We are experiencing the very same thing here in Dallas and I don't think it's a glitch! I think Uber is trying to prevent the surge cherry picking...


----------



## bscott (Dec 4, 2014)

That's what I'm thinking although I was able to get the passenger app working by clearing the cache but the driver's app has been super glitchy


----------



## madUber74 (Jun 3, 2015)

Was out of town and away from wi-fi for a few days, so just installed new version (v3.39.1) of partner app on Android phone. Now surge notification only shows that a surge is in effect somewhere in town but no longer any zone indication on map. In fact, the pre-surge "hot zones" are also apparently no longer showing up, either. Kinda defeats the purpose of having a map display open when not on a call.


----------



## Red Bank Dave (Jun 12, 2015)

Same here at Jersey Shore but knowing where surge is can be very important not only to the driver but to Uber. 

I cover an area from which folks sometimes go pretty far. Belmar pickups might end up in New Brunswick. I don't know that area so if there is a small 1.2 surge there, I would like to know so I can avoid it! I can drive around it or shut off the app. 

Sometimes I am close enough to a surge when I drop off and I might go there to see what's up if I know there is a big surge at some event I didn't know about. I can help them satisfy customers if I am willing. But, on the other hand if I drop off and get pinged for some place I wouldn't go except for surge pricing, I just won't answer the ping. I could drive right through a place where there are dozens of soon to be ex-uber users with me not knowing or caring where the need is.
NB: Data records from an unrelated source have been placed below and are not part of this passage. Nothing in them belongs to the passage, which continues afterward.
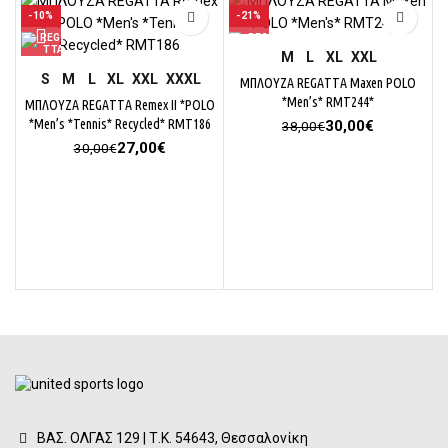
-10%
-21%
M
L
XL
XXL
S
M
L
XL
XXL
XXXL
ΜΠΛΟΥΖΑ REGATTA Maxen POLO
*Men’s* RMT244*
ΜΠΛΟΥΖΑ REGATTA Remex II *POLO
*Men’s *Tennis* Recycled* RMT186
Original
Η
30,00
€
38,00
€
price
τρέχουσα
Original
Η
27,00
€
30,00
€
was:
τιμή
price
τρέχουσα
38,00€.
είναι:
was:
τιμή
30,00€.
30,00€.
είναι:
27,00€.
ΒΑΣ. ΟΛΓΑΣ 129 | Τ.Κ. 54643, Θεσσαλονίκη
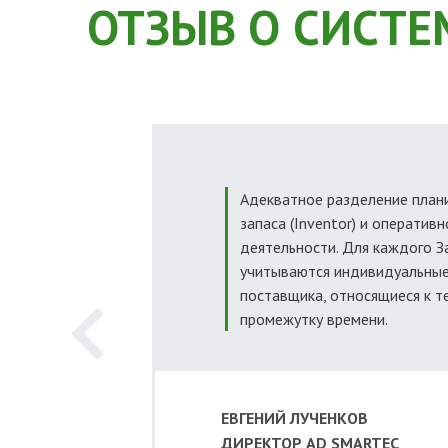
ОТЗЫВ О СИСТЕ
Адекватное разделение план
запаса (Inventor) и оперативн
деятельности. Для каждого З
учитываются индивидуальные
поставщика, относящиеся к 
промежутку времени.
ЕВГЕНИЙ ЛУЧЕНКОВ
ДИРЕКТОР AD SMARTEC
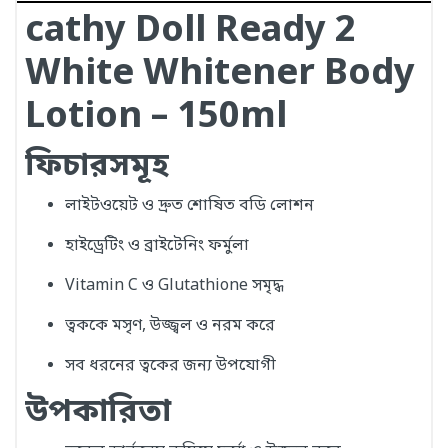
cathy Doll Ready 2
White Whitener Body
Lotion – 150ml
ফিচারসমূহ
লাইটওয়েট ও দ্রুত শোষিত বডি লোশন
হাইড্রেটিং ও ব্রাইটেনিং ফর্মুলা
Vitamin C ও Glutathione সমৃদ্ধ
ত্বককে মসৃণ, উজ্জ্বল ও নরম করে
সব ধরনের ত্বকের জন্য উপযোগী
উপকারিতা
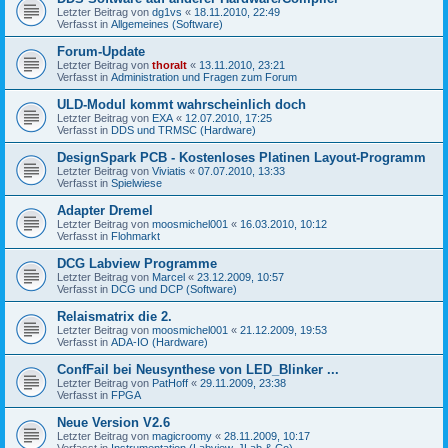
Letzter Beitrag von
dg1vs
«
18.11.2010, 22:49
Verfasst in
Allgemeines (Software)
Forum-Update
Letzter Beitrag von
thoralt
«
13.11.2010, 23:21
Verfasst in
Administration und Fragen zum Forum
ULD-Modul kommt wahrscheinlich doch
Letzter Beitrag von
EXA
«
12.07.2010, 17:25
Verfasst in
DDS und TRMSC (Hardware)
DesignSpark PCB - Kostenloses Platinen Layout-Programm
Letzter Beitrag von
Viviatis
«
07.07.2010, 13:33
Verfasst in
Spielwiese
Adapter Dremel
Letzter Beitrag von
moosmichel001
«
16.03.2010, 10:12
Verfasst in
Flohmarkt
DCG Labview Programme
Letzter Beitrag von
Marcel
«
23.12.2009, 10:57
Verfasst in
DCG und DCP (Software)
Relaismatrix die 2.
Letzter Beitrag von
moosmichel001
«
21.12.2009, 19:53
Verfasst in
ADA-IO (Hardware)
ConfFail bei Neusynthese von LED_Blinker ...
Letzter Beitrag von
PatHoff
«
29.11.2009, 23:38
Verfasst in
FPGA
Neue Version V2.6
Letzter Beitrag von
magicroomy
«
28.11.2009, 10:17
Verfasst in
Instrumentation (Labview, JLab & Co)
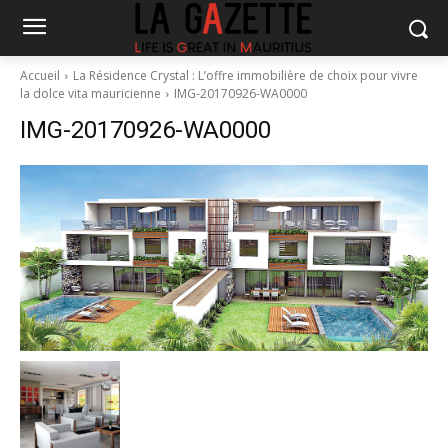
Accueil
La Résidence Crystal : L’offre immobilière de choix pour vivre
la dolce vita mauricienne
IMG-20170926-WA0000
IMG-20170926-WA0000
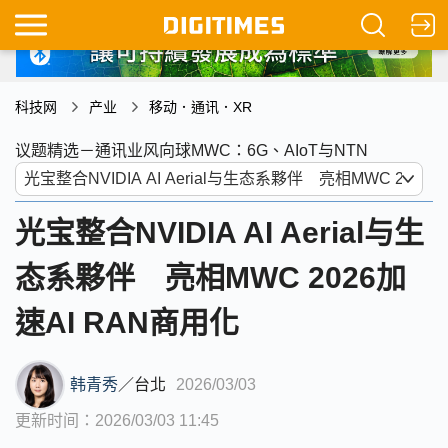
科技网
产业
移动．通讯．XR
议题精选－通讯业风向球MWC：6G、AIoT与NTN
光宝整合NVIDIA AI Aerial与生
态系夥伴 亮相MWC 2026加
速AI RAN商用化
韩青秀
／
台北
2026/03/03
更新时间：2026/03/03 11:45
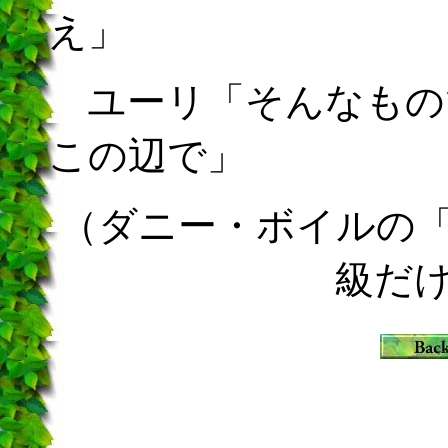
え」
ユーリ「そんなもの
この辺で」
（ダニー・ボイルの
級だ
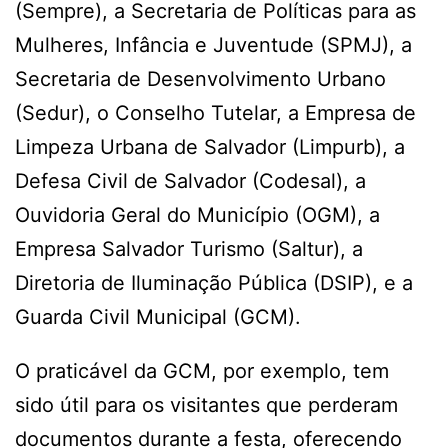
(Sempre), a Secretaria de Políticas para as
Mulheres, Infância e Juventude (SPMJ), a
Secretaria de Desenvolvimento Urbano
(Sedur), o Conselho Tutelar, a Empresa de
Limpeza Urbana de Salvador (Limpurb), a
Defesa Civil de Salvador (Codesal), a
Ouvidoria Geral do Município (OGM), a
Empresa Salvador Turismo (Saltur), a
Diretoria de Iluminação Pública (DSIP), e a
Guarda Civil Municipal (GCM).
O praticável da GCM, por exemplo, tem
sido útil para os visitantes que perderam
documentos durante a festa, oferecendo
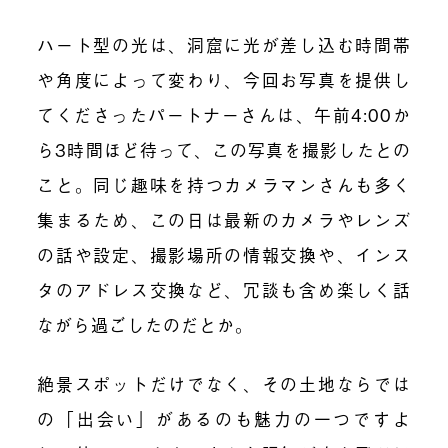
ハート型の光は、洞窟に光が差し込む時間帯
や角度によって変わり、今回お写真を提供し
てくださったパートナーさんは、午前4:00か
ら3時間ほど待って、この写真を撮影したとの
こと。同じ趣味を持つカメラマンさんも多く
集まるため、この日は最新のカメラやレンズ
の話や設定、撮影場所の情報交換や、インス
タのアドレス交換など、冗談も含め楽しく話
ながら過ごしたのだとか。
絶景スポットだけでなく、その土地ならでは
の「出会い」があるのも魅力の一つですよ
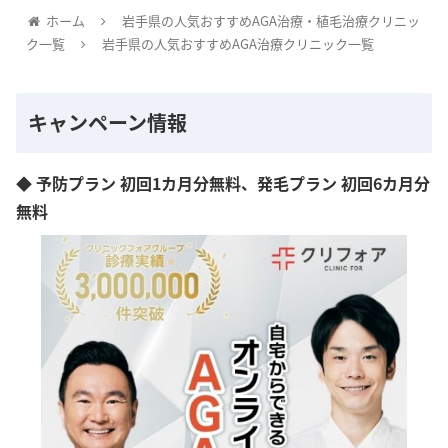
ホーム
岩手県の人気おすすめAGA治療・植毛治療クリニッ
ク一覧
岩手県の人気おすすめAGA治療クリニック一覧
キャンペーン情報
◆ 予防プラン 初回1カ月分無料、発毛プラン 初回6カ月分
無料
It seems pretty damn stupid to me that uber isn't going to show us where surge is happening. This whole company may shortly out-think themselves right into the history books (junk heaps) of internet ventures/apps that were a great idea but were done better by somebody else.


----------



## Red Bank Dave (Jun 12, 2015)

FYI - Just restarted my Samsung and colors reappeared


----------



## madUber74 (Jun 3, 2015)

The "hot spots" and surge zones have reappeared. I did a variety of things over the last course of driving yesterday, so any one of these (or some other mysterious, yet-to-be-identified force) could have been the fix:

-Clear driver app cache
-Restart phone
-Reinstall driver app (same version)


----------